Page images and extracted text

# # # #

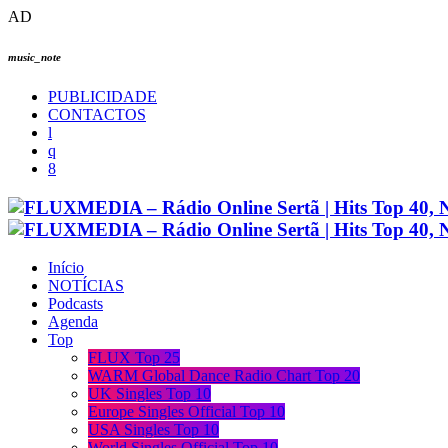
AD
music_note
PUBLICIDADE
CONTACTOS
Início
NOTÍCIAS
Podcasts
Agenda
Top
FLUX Top 25
WARM Global Dance Radio Chart Top 20
UK Singles Top 10
Europe Singles Official Top 10
USA Singles Top 10
World Singles Official Top 10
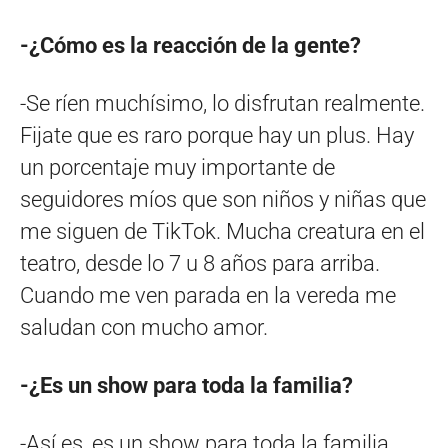
-¿Cómo es la reacción de la gente?
-Se ríen muchísimo, lo disfrutan realmente.
Fijate que es raro porque hay un plus. Hay
un porcentaje muy importante de
seguidores míos que son niños y niñas que
me siguen de TikTok. Mucha creatura en el
teatro, desde lo 7 u 8 años para arriba.
Cuando me ven parada en la vereda me
saludan con mucho amor.
-¿Es un show para toda la familia?
-Así es, es un show para toda la familia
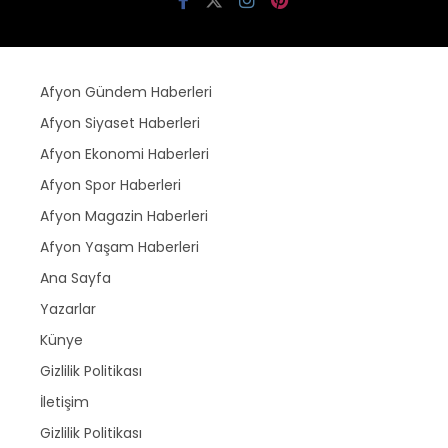
Afyon Gündem Haberleri
Afyon Siyaset Haberleri
Afyon Ekonomi Haberleri
Afyon Spor Haberleri
Afyon Magazin Haberleri
Afyon Yaşam Haberleri
Ana Sayfa
Yazarlar
Künye
Gizlilik Politikası
İletişim
Gizlilik Politikası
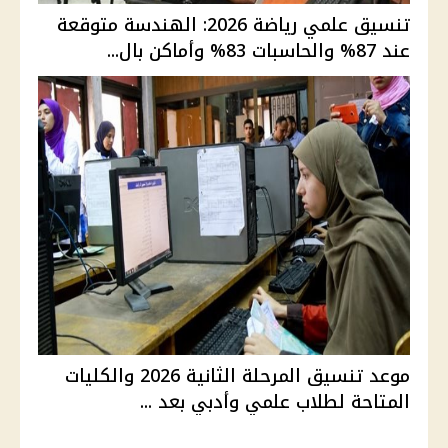
تنسيق علمي رياضة 2026: الهندسة متوقعة
عند 87% والحاسبات 83% وأماكن بال...
موعد تنسيق المرحلة الثانية 2026 والكليات
المتاحة لطلاب علمي وأدبي بعد ...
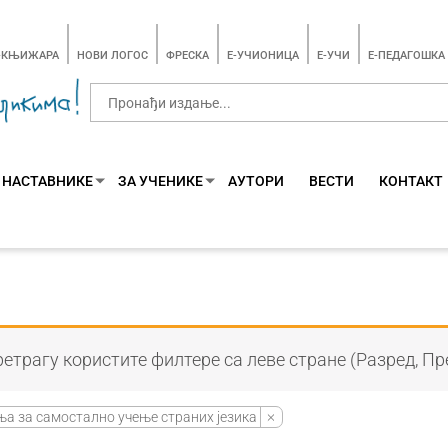
-КЊИЖАРА
НОВИ ЛОГОС
ФРЕСКА
E-УЧИОНИЦА
E-УЧИ
Е-ПЕДАГОШКА
 НАСТАВНИКЕ
ЗА УЧЕНИКЕ
АУТОРИ
ВЕСТИ
КОНТАКТ
етрагу користите филтере са леве стране (Разред, Пр
а за самостално учење страних језика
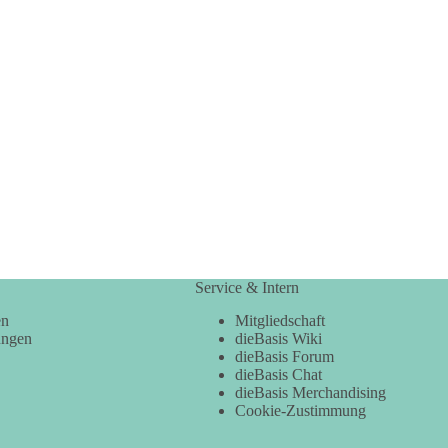
Service & Intern
en
Mitgliedschaft
ungen
dieBasis Wiki
dieBasis Forum
dieBasis Chat
dieBasis Merchandising
Cookie-Zustimmung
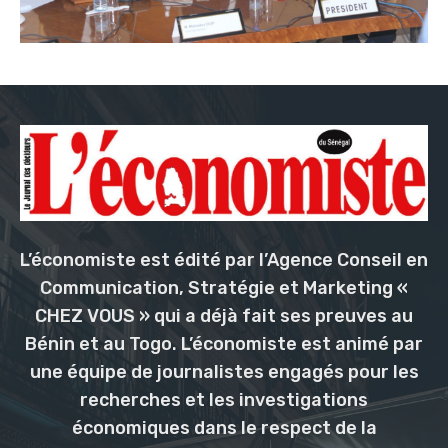
L’économiste est édité par l’Agence Conseil en
Communication, Stratégie et Marketing «
CHEZ VOUS » qui a déjà fait ses preuves au
Bénin et au Togo. L’économiste est animé par
une équipe de journalistes engagés pour les
recherches et les investigations
économiques dans le respect de la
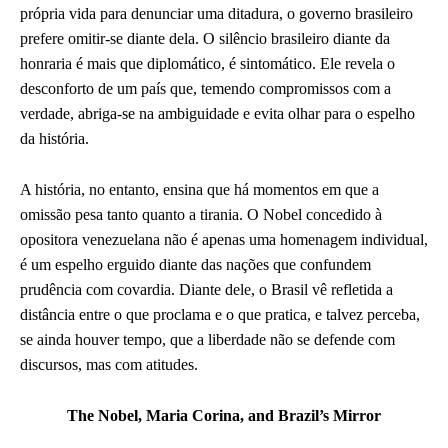
própria vida para denunciar uma ditadura, o governo brasileiro
prefere omitir-se diante dela. O silêncio brasileiro diante da
honraria é mais que diplomático, é sintomático. Ele revela o
desconforto de um país que, temendo compromissos com a
verdade, abriga-se na ambiguidade e evita olhar para o espelho
da história.
A história, no entanto, ensina que há momentos em que a
omissão pesa tanto quanto a tirania. O Nobel concedido à
opositora venezuelana não é apenas uma homenagem individual,
é um espelho erguido diante das nações que confundem
prudência com covardia. Diante dele, o Brasil vê refletida a
distância entre o que proclama e o que pratica, e talvez perceba,
se ainda houver tempo, que a liberdade não se defende com
discursos, mas com atitudes.
The Nobel, Maria Corina, and Brazil’s Mirror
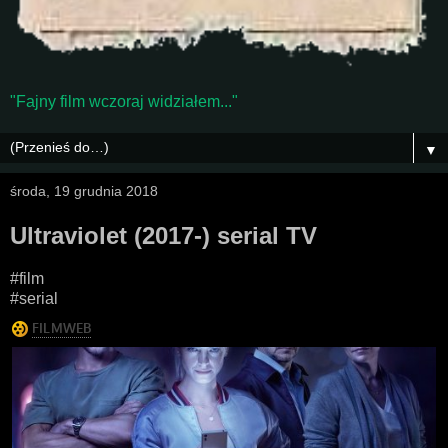
"Fajny film wczoraj widziałem..."
▼
środa, 19 grudnia 2018
Ultraviolet (2017-) serial TV
#film
#serial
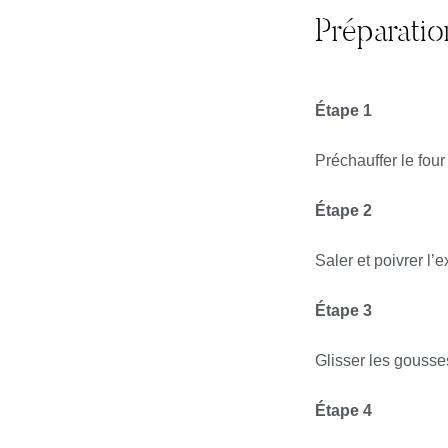
Préparatio
Étape 1
Préchauffer le four
Étape 2
Saler et poivrer l’e
Étape 3
Glisser les gousses 
Étape 4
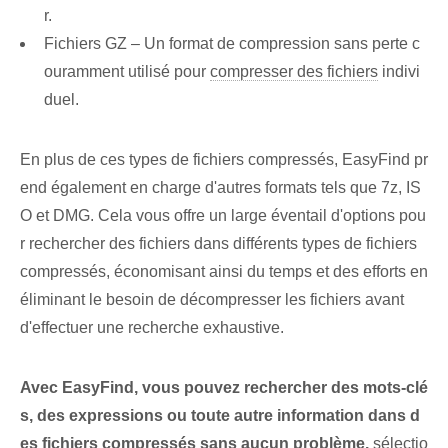
r.
Fichiers GZ – Un format de compression sans perte c
ouramment utilisé ⁢pour
compresser des fichiers
indivi
duel.
En plus de ces types de fichiers compressés, EasyFind pr
end également en charge d'autres formats tels que 7z, IS
O et DMG. Cela vous offre un large éventail d'options pou
r rechercher des fichiers dans différents types de fichiers
compressés, économisant ainsi du temps et des efforts en
éliminant le besoin de décompresser les fichiers avant
d'effectuer une recherche exhaustive.
Avec EasyFind, vous pouvez rechercher des mots-clé
s, des expressions ou toute autre information dans d
es fichiers compressés sans aucun problème.
⁢sélectio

# # # #

EXERCISE AIM: The response should repeat every entry above exactly and include none of the pictures.

TASK SOLUTION:
AD
music_note
PUBLICIDADE
CONTACTOS
Início
NOTÍCIAS
Podcasts
Agenda
Top
FLUX Top 25
WARM Global Dance Radio Chart Top 20
UK Singles Top 10
Europe Singles Official Top 10
USA Singles Top 10
World Singles Official Top 10
-¿Cómo es la reacción de la gente?
-Se ríen muchísimo, lo disfrutan realmente.
Fijate que es raro porque hay un plus. Hay
un porcentaje muy importante de
seguidores míos que son niños y niñas que
me siguen de TikTok. Mucha creatura en el
teatro, desde lo 7 u 8 años para arriba.
Cuando me ven parada en la vereda me
saludan con mucho amor.
-¿Es un show para toda la familia?
-Así es, es un show para toda la familia
Afyon Gündem Haberleri
Afyon Siyaset Haberleri
Afyon Ekonomi Haberleri
Afyon Spor Haberleri
Afyon Magazin Haberleri
Afyon Yaşam Haberleri
Ana Sayfa
Yazarlar
Künye
Gizlilik Politikası
İletişim
Gizlilik Politikası
تنسيق علمي رياضة 2026: الهندسة متوقعة
عند 87% والحاسبات 83% وأماكن بال...
موعد تنسيق المرحلة الثانية 2026 والكليات
المتاحة لطلاب علمي وأدبي بعد ...
-КЊИЖАРА
НОВИ ЛОГОС
ФРЕСКА
E-УЧИОНИЦА
E-УЧИ
Е-ПЕДАГОШКА
 НАСТАВНИКЕ
ЗА УЧЕНИКЕ
АУТОРИ
ВЕСТИ
КОНТАКТ
етрагу користите филтере са леве стране (Разред, Пр
а за самостално учење страних језика
Service & Intern
en
Mitgliedschaft
ungen
dieBasis Wiki
dieBasis Forum
dieBasis Chat
dieBasis Merchandising
Cookie-Zustimmung
L’économiste est édité par l’Agence Conseil en
Communication, Stratégie et Marketing «
CHEZ VOUS » qui a déjà fait ses preuves au
Bénin et au Togo. L’économiste est animé par
une équipe de journalistes engagés pour les
recherches et les investigations
économiques dans le respect de la
própria vida para denunciar uma ditadura, o governo brasileiro
prefere omitir-se diante dela. O silêncio brasileiro diante da
honraria é mais que diplomático, é sintomático. Ele revela o
desconforto de um país que, temendo compromissos com a
verdade, abriga-se na ambiguidade e evita olhar para o espelho
da história.
A história, no entanto, ensina que há momentos em que a
omissão pesa tanto quanto a tirania. O Nobel concedido à
opositora venezuelana não é apenas uma homenagem individual,
é um espelho erguido diante das nações que confundem
prudência com covardia. Diante dele, o Brasil vê refletida a
distância entre o que proclama e o que pratica, e talvez perceba,
se ainda houver tempo, que a liberdade não se defende com
discursos, mas com atitudes.
The Nobel, Maria Corina, and Brazil’s Mirror
"Fajny film wczoraj widziałem..."
▼
środa, 19 grudnia 2018
Ultraviolet (2017-) serial TV
#film
#serial
Préparatio
Étape 1
Préchauffer le four
Étape 2
Saler et poivrer l’e
Étape 3
Glisser les gousses 
Étape 4
r.
Fichiers GZ – Un format de compression sans perte c
ouramment utilisé ⁢pour
compresser des fichiers
indivi
duel.
En plus de ces types de fichiers compressés, EasyFind pr
end également en charge d'autres formats tels que 7z, IS
O et DMG. Cela vous offre un large éventail d'options pou
r rechercher des fichiers dans différents types de fichiers
compressés, économisant ainsi du temps et des efforts en
éliminant le besoin de décompresser les fichiers avant
d'effectuer une recherche exhaustive.
Avec EasyFind, vous pouvez rechercher des mots-clé
s, des expressions ou toute autre information dans d
es fichiers compressés sans aucun problème.
⁢sélectio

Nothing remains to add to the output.